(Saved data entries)
--------------------

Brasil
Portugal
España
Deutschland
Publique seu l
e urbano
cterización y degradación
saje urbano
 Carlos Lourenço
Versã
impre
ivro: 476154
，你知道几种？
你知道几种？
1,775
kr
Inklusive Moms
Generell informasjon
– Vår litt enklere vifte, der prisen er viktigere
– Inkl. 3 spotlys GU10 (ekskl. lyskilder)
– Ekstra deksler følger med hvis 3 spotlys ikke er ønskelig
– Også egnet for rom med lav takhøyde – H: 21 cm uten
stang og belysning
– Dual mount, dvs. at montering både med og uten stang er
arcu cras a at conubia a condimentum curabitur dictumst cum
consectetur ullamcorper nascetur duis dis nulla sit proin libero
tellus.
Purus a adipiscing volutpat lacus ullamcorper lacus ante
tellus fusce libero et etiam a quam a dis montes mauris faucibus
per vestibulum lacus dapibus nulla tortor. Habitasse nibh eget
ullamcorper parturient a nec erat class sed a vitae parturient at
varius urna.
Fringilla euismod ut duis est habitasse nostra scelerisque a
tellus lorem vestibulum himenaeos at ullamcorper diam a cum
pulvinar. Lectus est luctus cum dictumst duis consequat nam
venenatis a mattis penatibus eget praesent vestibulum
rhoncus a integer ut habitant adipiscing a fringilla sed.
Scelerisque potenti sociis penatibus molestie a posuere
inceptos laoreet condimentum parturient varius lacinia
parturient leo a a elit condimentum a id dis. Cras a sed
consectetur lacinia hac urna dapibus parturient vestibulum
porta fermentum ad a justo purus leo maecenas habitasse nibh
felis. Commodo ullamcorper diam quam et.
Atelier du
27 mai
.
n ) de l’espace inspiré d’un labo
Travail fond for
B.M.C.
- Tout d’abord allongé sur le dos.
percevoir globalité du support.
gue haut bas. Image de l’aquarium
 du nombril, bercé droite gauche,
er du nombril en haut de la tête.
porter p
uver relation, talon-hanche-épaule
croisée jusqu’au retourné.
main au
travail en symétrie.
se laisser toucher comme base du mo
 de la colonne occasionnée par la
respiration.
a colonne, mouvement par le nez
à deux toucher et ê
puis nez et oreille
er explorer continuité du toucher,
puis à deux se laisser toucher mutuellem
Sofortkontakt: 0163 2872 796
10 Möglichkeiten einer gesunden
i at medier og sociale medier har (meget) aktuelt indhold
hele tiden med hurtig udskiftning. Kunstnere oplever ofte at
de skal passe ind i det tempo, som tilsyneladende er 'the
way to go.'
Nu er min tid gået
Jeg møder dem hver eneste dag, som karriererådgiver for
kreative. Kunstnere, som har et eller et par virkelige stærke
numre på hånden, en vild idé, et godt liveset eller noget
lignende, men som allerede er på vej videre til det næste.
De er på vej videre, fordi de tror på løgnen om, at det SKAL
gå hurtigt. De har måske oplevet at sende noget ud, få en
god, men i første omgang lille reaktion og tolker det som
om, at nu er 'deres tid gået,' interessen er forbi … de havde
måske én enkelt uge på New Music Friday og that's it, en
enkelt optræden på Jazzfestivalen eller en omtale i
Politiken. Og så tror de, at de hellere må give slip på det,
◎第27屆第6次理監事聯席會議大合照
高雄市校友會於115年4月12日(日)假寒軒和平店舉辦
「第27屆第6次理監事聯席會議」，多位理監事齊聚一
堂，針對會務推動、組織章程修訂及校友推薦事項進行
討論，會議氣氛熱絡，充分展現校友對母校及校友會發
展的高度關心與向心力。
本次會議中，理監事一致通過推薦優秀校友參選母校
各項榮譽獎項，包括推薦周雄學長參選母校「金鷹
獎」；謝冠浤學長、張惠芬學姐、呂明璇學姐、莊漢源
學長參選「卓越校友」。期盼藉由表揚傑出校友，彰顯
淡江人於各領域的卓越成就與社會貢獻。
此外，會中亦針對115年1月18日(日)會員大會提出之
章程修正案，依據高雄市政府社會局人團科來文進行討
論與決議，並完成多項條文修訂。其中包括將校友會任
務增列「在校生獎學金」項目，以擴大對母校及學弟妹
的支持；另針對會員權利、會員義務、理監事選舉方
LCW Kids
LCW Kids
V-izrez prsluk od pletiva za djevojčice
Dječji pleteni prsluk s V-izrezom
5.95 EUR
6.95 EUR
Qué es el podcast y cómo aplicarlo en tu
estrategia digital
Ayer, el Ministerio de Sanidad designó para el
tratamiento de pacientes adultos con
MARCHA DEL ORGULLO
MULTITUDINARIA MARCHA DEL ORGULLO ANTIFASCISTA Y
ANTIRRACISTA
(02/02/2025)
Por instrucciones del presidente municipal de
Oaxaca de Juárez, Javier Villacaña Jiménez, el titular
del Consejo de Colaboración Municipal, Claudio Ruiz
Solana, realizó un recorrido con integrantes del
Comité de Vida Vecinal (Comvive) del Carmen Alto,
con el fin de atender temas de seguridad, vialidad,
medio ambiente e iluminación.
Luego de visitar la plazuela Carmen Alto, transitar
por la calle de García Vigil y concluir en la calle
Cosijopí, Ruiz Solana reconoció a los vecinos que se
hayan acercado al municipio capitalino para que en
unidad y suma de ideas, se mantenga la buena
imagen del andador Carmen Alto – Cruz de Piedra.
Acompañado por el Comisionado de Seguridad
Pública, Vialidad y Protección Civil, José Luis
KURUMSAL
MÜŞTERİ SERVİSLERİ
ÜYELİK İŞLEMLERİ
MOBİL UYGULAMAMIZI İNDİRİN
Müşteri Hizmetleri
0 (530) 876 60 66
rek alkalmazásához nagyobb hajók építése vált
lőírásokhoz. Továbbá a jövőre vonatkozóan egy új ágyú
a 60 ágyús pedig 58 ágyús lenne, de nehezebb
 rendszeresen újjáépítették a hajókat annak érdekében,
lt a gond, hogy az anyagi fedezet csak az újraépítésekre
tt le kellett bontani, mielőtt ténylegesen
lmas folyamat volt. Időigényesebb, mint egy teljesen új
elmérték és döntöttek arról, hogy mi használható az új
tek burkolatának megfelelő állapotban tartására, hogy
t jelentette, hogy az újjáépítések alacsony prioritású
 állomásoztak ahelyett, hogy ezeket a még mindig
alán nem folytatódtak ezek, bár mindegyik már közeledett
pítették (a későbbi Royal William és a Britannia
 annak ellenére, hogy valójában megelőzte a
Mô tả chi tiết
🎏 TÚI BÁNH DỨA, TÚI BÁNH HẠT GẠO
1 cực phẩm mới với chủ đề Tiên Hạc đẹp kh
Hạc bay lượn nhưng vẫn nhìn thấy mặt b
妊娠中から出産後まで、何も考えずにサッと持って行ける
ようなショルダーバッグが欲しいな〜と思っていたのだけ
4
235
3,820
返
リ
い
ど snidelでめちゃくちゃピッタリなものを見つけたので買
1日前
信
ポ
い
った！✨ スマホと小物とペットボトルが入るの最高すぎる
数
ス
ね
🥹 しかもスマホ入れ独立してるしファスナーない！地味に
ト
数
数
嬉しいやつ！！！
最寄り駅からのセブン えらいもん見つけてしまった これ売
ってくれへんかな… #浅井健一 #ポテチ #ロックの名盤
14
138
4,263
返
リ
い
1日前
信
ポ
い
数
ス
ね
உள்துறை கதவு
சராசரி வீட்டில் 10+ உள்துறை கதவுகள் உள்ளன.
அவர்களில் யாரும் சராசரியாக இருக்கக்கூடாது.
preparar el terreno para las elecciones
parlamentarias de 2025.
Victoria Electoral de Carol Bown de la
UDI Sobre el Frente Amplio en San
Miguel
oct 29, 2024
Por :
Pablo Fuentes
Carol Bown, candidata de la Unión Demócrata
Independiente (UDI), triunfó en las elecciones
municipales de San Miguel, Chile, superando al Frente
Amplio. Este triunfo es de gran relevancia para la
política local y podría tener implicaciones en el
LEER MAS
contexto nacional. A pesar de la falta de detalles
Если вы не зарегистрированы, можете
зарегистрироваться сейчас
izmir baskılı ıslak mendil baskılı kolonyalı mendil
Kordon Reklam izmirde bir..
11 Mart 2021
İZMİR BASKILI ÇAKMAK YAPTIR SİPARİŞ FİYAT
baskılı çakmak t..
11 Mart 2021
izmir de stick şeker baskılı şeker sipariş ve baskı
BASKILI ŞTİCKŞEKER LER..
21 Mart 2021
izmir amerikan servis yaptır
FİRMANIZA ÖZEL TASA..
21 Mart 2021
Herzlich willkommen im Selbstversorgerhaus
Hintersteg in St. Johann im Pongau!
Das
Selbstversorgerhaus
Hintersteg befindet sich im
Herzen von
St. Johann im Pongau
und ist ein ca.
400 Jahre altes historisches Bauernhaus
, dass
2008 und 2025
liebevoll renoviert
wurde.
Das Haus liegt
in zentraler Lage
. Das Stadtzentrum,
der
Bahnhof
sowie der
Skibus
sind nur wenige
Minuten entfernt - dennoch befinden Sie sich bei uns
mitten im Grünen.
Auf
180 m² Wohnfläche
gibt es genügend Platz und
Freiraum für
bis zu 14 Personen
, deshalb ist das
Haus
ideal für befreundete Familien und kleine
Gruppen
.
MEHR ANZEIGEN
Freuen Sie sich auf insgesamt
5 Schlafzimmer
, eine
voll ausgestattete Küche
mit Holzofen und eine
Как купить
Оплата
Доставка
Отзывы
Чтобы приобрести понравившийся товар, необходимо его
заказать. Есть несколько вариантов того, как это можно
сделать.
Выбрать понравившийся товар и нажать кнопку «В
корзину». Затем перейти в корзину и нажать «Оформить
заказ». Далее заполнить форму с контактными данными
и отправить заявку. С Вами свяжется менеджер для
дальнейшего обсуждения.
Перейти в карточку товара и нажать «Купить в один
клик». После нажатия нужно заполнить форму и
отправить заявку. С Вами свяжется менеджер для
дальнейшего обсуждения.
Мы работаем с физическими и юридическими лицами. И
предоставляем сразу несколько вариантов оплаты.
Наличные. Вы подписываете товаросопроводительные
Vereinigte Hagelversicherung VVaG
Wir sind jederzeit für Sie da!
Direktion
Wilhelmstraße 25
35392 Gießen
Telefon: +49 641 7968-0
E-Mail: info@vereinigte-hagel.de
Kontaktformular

--------------------

[What is required] Give the number of lines in the records that contain the string "Frente", and nothing besides.

[Output for this exercise] 2